EXHIBITIONS

小林夏美・松田啓佑「Draw-ing:境界を漂う―開かれた布置」

ぎゃらりい秋華洞
2025.09.06 - 09.20
 ぎゃらりい秋華洞では、小林夏美と松田啓佑による2人展「Draw-ing:境界を漂う―開かれた布置」で開催されている。

 小林は、モノプリントによる版画制作を展開する確かな経験をもとにしながらも記憶や感覚を抽象化し、主に描画を用いて定着させることを試みている。松田は、理性的な構造としての絵画とは異なるアプローチで、色彩やストロークを通じた絵画表現に取り組んでいる。

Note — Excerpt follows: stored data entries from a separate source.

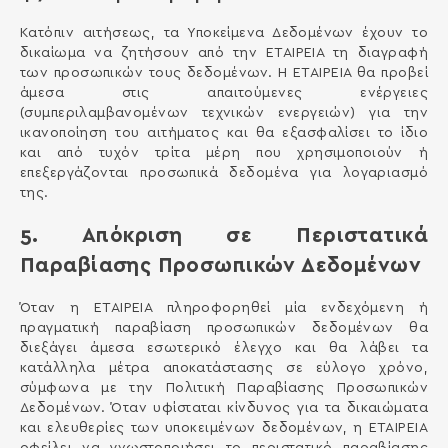
Κατόπιν αιτήσεως, τα Υποκείμενα Δεδομένων έχουν το
δικαίωμα να ζητήσουν από την ΕΤΑΙΡΕΙΑ τη διαγραφή
των προσωπικών τους δεδομένων. Η ΕΤΑΙΡΕΙΑ θα προβεί
άμεσα στις απαιτούμενες ενέργειες
(συμπεριλαμβανομένων τεχνικών ενεργειών) για την
ικανοποίηση του αιτήματος και θα εξασφαλίσει το ίδιο
και από τυχόν τρίτα μέρη που χρησιμοποιούν ή
επεξεργάζονται προσωπικά δεδομένα για λογαριασμό
της.
5. Απόκριση σε Περιστατικά
Παραβίασης Προσωπικών Δεδομένων
Όταν η ΕΤΑΙΡΕΙΑ πληροφορηθεί μία ενδεχόμενη ή
πραγματική παραβίαση προσωπικών δεδομένων θα
διεξάγει άμεσα εσωτερικό έλεγχο και θα λάβει τα
κατάλληλα μέτρα αποκατάστασης σε εύλογο χρόνο,
σύμφωνα με την Πολιτική Παραβίασης Προσωπικών
Δεδομένων. Όταν υφίσταται κίνδυνος για τα δικαιώματα
και ελευθερίες των υποκειμένων δεδομένων, η ΕΤΑΙΡΕΙΑ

 一見、極度に抽象化されたかのように見える両者の作品だが、転写や色面構成により、かつてとらえたイメージの境界を露わにする行為は、線的性質にとどまらないドローイング像を提示の存在を示唆する。また、こうした刷る・描く・擦る・剥がすといった一連の行為の痕跡は、視覚イメージを超え、事物同士が関わりあうなかで偶然に生まれた、「状況」でもあると考えている。

 「素描」という従来の括りにとらわれず、線を核とした表現を広く「ドローイング」としてとらえることで、秩序だった手順にしばられない、不定形のイメージが生まれてくる瞬間を観測していく。